Now that Flynt has evolved from a con artist into an authentic First Amendment hero—in July 2000, he spoke at the Commonwealth Club in San Francisco—I recall what a pariah he was in 1977. In Los Angeles, at the building in Century City, which housed his office, Hustler was not allowed to be listed in the lobby.

At the time, I was writing a syndicated column for alternative weeklies. Specifically, I was working on my “Predictions for 1978,” leading off with this: “Since Larry Flynt has been converted to born-again Christianity, the new Hustler will feature a special Scratch-’n’-Sniff Virgin Mary.”

“Hey, that’s a great idea,” said Flynt on New Year’s Day at Nassau Beach in the Bahamas. “We’ll have a portrait of the Virgin Mary, and when you scratch her crotch, it’ll smell like tomato juice.”

He was rubbing suntan lotion on my back.

“I’ll bet Hugh Hefner never did this for you,” he said.

Flynt wanted to know who would be an appropriate person to write an article for Hustler that would expose the Pope as gay. I suggested Gore Vidal, who had already stated in an interview that Cardinal Spellman was gay. So much for our first editorial conference.

There was an unwritten agreement among men’s magazines that human female nipples would not be clearly visible on a cover. I was also learning to accept certain arbitrary rules then governing the inside pages. An erect penis must not be shown. Semen must not be shown. Penetration must not be shown. Oral-genital contact must not be shown.

A few months later in Georgia, Flynt was shot during a lunch break in his obscenity trial. I flew to Atlanta and went directly to the hospital. Althea brought me to Larry’s room. It was extremely unsettling to see such a powerful personality so helpless, kept alive by medical technology, with one tube feeding him and another breathing for him. He appeared bug-eyed with painkiller. Althea lifted the sheet and showed me his gaping wounds, a truly awesome sight.

“Oh, God, Althea,” I said, “he’s showing pink.”

“I’m arranging for a photographer to come in here,” she said.

“We’re gonna publish Larry’s wounds in Hustler. I want people to see what they did to him.”

I sat down in a chair by Larry’s bed. I didn’t know what to say, We simply clasped hands for a while. Finally I broke the silence. “Larry, tomorrow is Good Friday,” I said. “So, uh, you don’t have to go to work.”

I glanced toward Althea to reassure myself that I hadn’t indulged in irreverence that was too inappropriate, but she said, “Oh, Paul, look,” gesturing toward Larry—“he wants to show you something.” Above the oxygen mask, Larry was blinking his eyes over and over again in rapid succession.

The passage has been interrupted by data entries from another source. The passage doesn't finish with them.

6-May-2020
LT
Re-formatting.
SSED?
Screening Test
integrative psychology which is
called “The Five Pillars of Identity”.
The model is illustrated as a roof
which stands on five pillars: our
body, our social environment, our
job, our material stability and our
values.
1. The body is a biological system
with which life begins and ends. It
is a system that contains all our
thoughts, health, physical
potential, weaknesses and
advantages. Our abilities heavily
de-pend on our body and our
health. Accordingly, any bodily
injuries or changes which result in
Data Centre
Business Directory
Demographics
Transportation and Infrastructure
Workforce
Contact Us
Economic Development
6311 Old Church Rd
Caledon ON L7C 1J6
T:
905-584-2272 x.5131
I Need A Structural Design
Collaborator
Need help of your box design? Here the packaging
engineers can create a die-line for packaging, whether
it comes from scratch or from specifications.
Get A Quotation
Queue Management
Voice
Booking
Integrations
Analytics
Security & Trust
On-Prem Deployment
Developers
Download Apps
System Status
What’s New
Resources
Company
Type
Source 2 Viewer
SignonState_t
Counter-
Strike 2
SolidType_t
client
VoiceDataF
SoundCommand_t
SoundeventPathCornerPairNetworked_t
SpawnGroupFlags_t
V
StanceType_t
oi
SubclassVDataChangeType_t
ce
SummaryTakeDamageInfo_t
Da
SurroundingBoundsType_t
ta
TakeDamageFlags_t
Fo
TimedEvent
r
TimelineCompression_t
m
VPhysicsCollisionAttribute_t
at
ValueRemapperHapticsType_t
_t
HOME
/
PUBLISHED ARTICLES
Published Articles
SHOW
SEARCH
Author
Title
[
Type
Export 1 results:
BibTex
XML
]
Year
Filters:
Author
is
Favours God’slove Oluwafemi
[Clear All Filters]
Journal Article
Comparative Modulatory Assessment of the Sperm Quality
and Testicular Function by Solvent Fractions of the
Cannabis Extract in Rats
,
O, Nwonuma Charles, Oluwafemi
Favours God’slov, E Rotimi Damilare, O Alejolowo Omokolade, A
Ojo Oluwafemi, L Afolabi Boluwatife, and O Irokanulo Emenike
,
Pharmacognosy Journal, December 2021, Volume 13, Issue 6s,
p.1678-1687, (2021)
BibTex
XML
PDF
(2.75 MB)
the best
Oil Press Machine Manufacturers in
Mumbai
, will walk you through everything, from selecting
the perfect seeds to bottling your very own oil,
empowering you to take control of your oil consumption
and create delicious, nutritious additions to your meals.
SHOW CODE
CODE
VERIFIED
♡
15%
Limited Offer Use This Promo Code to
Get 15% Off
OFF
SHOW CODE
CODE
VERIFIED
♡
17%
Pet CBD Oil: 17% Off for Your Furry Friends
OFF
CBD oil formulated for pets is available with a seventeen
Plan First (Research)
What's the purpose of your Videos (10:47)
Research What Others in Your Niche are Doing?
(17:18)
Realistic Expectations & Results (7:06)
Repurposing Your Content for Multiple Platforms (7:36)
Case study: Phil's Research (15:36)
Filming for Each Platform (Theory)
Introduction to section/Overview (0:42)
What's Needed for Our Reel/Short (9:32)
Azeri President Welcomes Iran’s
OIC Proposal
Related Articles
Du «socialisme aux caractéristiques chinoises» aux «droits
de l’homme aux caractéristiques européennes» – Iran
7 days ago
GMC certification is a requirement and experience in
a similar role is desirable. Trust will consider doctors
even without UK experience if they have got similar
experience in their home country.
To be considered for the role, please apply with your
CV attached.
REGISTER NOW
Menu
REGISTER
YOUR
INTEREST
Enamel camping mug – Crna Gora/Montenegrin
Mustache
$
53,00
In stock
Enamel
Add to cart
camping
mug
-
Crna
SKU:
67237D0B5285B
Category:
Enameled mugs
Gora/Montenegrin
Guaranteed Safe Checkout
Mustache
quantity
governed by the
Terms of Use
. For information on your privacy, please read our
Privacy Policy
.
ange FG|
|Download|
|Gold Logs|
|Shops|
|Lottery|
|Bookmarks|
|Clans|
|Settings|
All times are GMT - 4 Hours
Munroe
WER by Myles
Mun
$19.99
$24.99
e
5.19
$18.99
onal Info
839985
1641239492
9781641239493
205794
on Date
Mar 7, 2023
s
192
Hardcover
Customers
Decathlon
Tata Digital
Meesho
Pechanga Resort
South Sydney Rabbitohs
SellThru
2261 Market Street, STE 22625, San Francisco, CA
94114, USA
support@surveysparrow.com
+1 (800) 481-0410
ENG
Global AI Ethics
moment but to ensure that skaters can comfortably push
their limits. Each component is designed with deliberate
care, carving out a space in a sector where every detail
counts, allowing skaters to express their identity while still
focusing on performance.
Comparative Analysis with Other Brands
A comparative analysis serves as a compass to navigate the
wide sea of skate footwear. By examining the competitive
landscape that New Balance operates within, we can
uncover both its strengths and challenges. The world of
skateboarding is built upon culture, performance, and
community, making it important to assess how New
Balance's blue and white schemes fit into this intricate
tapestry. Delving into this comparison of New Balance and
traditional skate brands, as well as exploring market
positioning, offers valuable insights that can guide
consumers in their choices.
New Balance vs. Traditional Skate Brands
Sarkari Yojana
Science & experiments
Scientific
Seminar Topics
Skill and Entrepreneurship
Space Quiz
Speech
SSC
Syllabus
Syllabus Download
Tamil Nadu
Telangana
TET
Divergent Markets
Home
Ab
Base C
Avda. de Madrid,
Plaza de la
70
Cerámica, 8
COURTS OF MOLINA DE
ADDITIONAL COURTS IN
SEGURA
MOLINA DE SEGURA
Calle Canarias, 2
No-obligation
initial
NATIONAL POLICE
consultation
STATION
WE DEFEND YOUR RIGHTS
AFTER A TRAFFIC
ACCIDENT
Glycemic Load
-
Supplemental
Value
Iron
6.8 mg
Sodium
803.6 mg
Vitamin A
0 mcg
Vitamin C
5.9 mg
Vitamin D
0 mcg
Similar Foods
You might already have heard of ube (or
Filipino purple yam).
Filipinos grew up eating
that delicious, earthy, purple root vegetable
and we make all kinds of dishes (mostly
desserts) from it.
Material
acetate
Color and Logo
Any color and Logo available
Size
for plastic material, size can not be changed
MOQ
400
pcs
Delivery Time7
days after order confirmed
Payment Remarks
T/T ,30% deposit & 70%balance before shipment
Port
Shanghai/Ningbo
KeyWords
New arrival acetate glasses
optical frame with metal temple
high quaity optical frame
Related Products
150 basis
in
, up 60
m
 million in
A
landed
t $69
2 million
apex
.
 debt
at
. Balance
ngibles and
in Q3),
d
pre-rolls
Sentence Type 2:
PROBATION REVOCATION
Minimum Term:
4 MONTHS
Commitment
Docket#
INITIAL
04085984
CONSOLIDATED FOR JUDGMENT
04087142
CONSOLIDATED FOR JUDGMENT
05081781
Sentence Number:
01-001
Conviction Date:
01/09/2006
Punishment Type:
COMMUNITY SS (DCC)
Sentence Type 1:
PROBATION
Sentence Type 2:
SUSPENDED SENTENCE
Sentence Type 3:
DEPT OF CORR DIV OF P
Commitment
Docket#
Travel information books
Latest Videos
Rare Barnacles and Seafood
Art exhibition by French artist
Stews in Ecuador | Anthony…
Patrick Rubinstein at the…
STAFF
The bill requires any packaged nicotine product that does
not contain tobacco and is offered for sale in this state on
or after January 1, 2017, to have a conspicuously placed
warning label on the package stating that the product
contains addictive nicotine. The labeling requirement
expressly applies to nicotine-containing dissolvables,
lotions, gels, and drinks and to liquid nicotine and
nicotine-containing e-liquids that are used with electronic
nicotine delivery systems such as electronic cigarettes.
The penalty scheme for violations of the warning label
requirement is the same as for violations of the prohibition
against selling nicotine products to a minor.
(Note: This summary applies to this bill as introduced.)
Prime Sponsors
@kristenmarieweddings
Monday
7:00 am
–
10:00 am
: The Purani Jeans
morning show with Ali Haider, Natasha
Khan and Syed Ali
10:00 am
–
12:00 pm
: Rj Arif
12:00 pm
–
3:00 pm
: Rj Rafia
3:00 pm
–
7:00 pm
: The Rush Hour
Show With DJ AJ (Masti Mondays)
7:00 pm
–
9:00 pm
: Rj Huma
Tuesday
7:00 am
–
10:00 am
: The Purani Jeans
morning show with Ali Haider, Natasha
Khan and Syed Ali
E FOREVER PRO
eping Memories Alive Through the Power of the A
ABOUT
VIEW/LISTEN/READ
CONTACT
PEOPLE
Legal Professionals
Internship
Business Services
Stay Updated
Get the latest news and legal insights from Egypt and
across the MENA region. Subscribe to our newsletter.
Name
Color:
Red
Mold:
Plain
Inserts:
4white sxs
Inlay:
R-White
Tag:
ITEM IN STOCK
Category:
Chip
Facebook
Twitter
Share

“He’s laughing,” Althea explained.

It was a moment of unspeakable intimacy.

Althea had transformed the Coca-Cola Suite of Emory University Hospital into her office, where she was studying the slides of a “Jesus and the Adulteress” photo spread, including a semi-life-sized poster in the form of a centerfold pull-out. There was a generic barbershop-calendar Jesus, looking reverently toward the sky as he stands above the prone Mary Magdalene— almost naked, her head bleeding from the stones that have been cast upon her—and, just as the Bible says, he is covering her, but not quite, and she is, inadvertently, still showing pink. Sweet, shocking, vulnerable pink. This was a startling visual image, unintentionally satirizing the change from the old Hustler to the new Hustler. The marketing people were aghast at the possibility that wholesalers, especially in the Bible Belt, would refuse to distribute the magazine with such a blatantly blasphemous feature.

Faced with a crucial decision, Althea made her choice on the basis of pure whimsicality. She noticed a pair of pigeons on the window ledge. One was waddling toward the other. “All right,” she said, “if that dove walks over and pecks the other dove, then we will publish this.” The pigeon continued strutting along the window ledge, but stopped short and didn’t peck the other pigeon, so publication of “Jesus and the Adulteress” was postponed indefinitely. And the poster would instead remain on my wall as a memento of my six-month stint at Hustler. Maybe I should try to auction it off on eBay.

As for Larry Flynt’s born-again conversion, he now attributes it to “a chemical imbalance” in his brain.